Later we lay in bed naked. I still hadn’t told Johannes what Elsa had found out about Siv—I hadn’t actually mentioned Siv or the rest of my family at all—so I told him now.
“Superwoman Siv!” he exclaimed before I’d even finished telling him. “Was Superwoman Siv your sister? I didn’t know her name was Weger.”
“Did you know her?” I sat up in bed.
“No. But when I arrived here three—or what is it now, three and a half years ago—people were always talking about her and Ellen, her partner. Majken had time to get to know her, though. Just about. I think Superwoman Siv might have been to Majken something of what Majken was to you.”
“Do you really think so?” I said. “You’re not just saying that to make me feel better?”
“Now you’re being stupid, Dorrit! Why on earth would I do such a thing? I’m saying it because that’s the impression I got about the contact between Siv and Majken: a short friendship that made a deep impression and helped Majken to achieve a kind of balance pretty quickly, to get on an even keel and be able to cope with the circumstances of life in here.”

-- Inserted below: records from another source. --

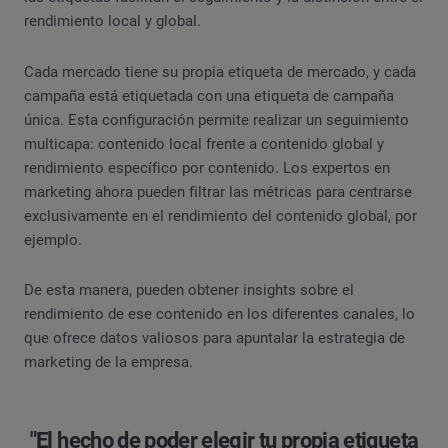
rendimiento local y global.
Cada mercado tiene su propia etiqueta de mercado, y cada
campaña está etiquetada con una etiqueta de campaña
única. Esta configuración permite realizar un seguimiento
multicapa: contenido local frente a contenido global y
rendimiento específico por contenido. Los expertos en
marketing ahora pueden filtrar las métricas para centrarse
exclusivamente en el rendimiento del contenido global, por
ejemplo.
De esta manera, pueden obtener insights sobre el
rendimiento de ese contenido en los diferentes canales, lo
que ofrece datos valiosos para apuntalar la estrategia de
marketing de la empresa.
"El hecho de poder elegir tu propia etiqueta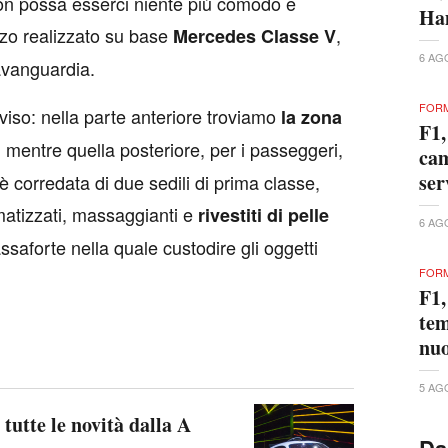
on possa esserci niente più comodo e
Ham
zo realizzato su base
,
Mercedes Classe V
6 AG
avanguardia.
FORM
viso: nella parte anteriore troviamo
la zona
F1,
, mentre quella posteriore, per i passeggeri,
cam
ser
 corredata di due sedili di prima classe,
matizzati, massaggianti e
rivestiti di pelle
6 AG
saforte nella quale custodire gli oggetti
FORM
F1,
tem
nuo
5 AG
tutte le novità dalla A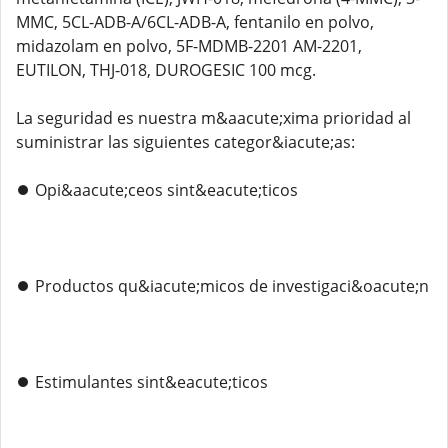
MMC, 5CL-ADB-A/6CL-ADB-A, fentanilo en polvo,
midazolam en polvo, 5F-MDMB-2201 AM-2201,
EUTILON, THJ-018, DUROGESIC 100 mcg.
La seguridad es nuestra m&aacute;xima prioridad al
suministrar las siguientes categor&iacute;as:
⏺️ Opi&aacute;ceos sint&eacute;ticos
⏺️ Productos qu&iacute;micos de investigaci&oacute;n
⏺️ Estimulantes sint&eacute;ticos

“She seemed to cope very well.”
“Presumably thanks to your sister, to a certain extent.”
“I wonder who was a friend like that to Siv,” I said.
Johannes didn’t reply, he just looked at me, and it seemed to me that his expression was suddenly sorrowful and slightly distant.
“Are you sad, or just serious?” I asked.
“I don’t really know,” he said.
I lay down again, took hold of his hand. We lay there on our backs, hand in hand, gazing up at the ceiling.
“The generations are very short in this place,” I said.
“Yes,” said Johannes. “They are.”
After a while I could tell from his breathing that he was struggling with tears. I turned over onto my side facing him, and placed my hand on his slightly rough cheek. He turned off the light—perhaps he didn’t want me to see his face when he was crying, or maybe he just thought it was time to go to sleep now—then he turned to me in the darkness, pulled me close, one arm around my shoulders, the other holding my head against his chest, and I pressed myself against him with my arm around his waist, my forehead against his breastbone and one leg wrapped around his thighs, almost as if I were climbing him.
In the morning when we woke up we were in the same position: like two drowning souls who have clung to each other in a final fruitless attempt to save themselves—or simply to avoid dying alone.